Ce qui est étrange dans ce Dumbo c’est que si Burton nous offre des très jolies scènes avec son petit éléphant en titre, il ne s’attarde pas tant que ça sur sa condition de freaks et en fait très vite un atout positif pour les autres protagonistes du cirque qui au final sont au travers de leurs blessures personnelles et leur parcours de vie les vrais freaks du film. Il trouve un véritable but à ses personnages et à son Dumbo. But qui est de pouvoir récupérer la mère du petit qui a accidentellement tué un salopard qui maltraitait son petit. Et autant dire que nous sommes face a une bien belle galerie de bras cassés comme les affectionne tant Tim Burton, à commencer par le trop rare Danny De Vito qui est exceptionnel en propriétaire du petit cirque et à une galerie de personnages bigarrés et picaresques tous vraiment attachants. Au travers du conte de Dumbo, Burton se concentre plutôt sur l’univers du cirque, ses acteurs et une sorte de critique certes bienvenue mais étrange du système Disney lui même, de l’Amérique des apparences, et surtout de la maltraitance animale.

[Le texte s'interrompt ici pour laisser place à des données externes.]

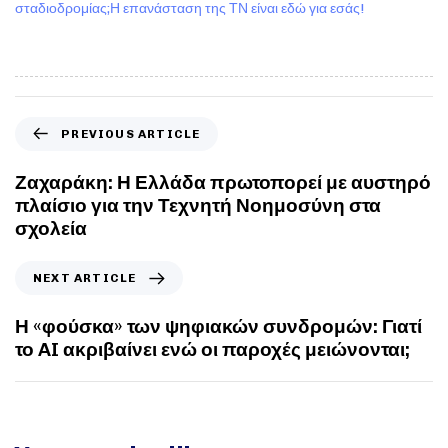
σταδιοδρομίας;Η επανάσταση της ΤΝ είναι εδώ για εσάς!
PREVIOUS ARTICLE
Ζαχαράκη: Η Ελλάδα πρωτοπορεί με αυστηρό
πλαίσιο για την Τεχνητή Νοημοσύνη στα
σχολεία
NEXT ARTICLE
Η «φούσκα» των ψηφιακών συνδρομών: Γιατί
το AI ακριβαίνει ενώ οι παροχές μειώνονται;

Et quoi de mieux que Dumbo pour traiter de ce phénomène plus que jamais d’actualité. Car si je suis moi même un grand amoureux du cirque et des clowns en particulier (en partie à cause justement de Dumbo qui enfant était mon Disney préféré), je suis pour la totale interdiction de l’utilisation des animaux sous les chapiteaux ou même dans les zoos fermés. Le cirque doit se renouveler et peut se renouveler s’ il fait appel au talents humains, à l’inventivité et a la créativité, sans s’appuyer sur un esclavagisme forcené des animaux qui eux n’en ont rien a foutre de faire des tours de piste avec une plume dans le cul. Et à la manière du formidable Okja de Bong joon Ho parvient à donner un message clair et intelligent à tout ceux qui gardent leurs œillères quand au traitements infligés aux animaux de par le monde et au travers du prisme de l’industrialisation des loisirs de masse, il traite aussi de la maltraitance humaine par le capitalisme forcené. En cela Dumbo est un film beaucoup plus adulte que ce a quoi nous pouvions nous attendre. Et étrangement vu son sujet, bien moins larmoyant.
La réalisation est soignée, la photographie sublime, on sent que Burton aime son sujet et l’on retrouve en filigrane les pivots centraux de son œuvre en générale. Cependant la partition de Danny Elfman n’est pas fabuleuse au regard de ses travaux passés, se retrouve coincé a devoir reprendre et réarranger les thèmes du dessin animé de 41.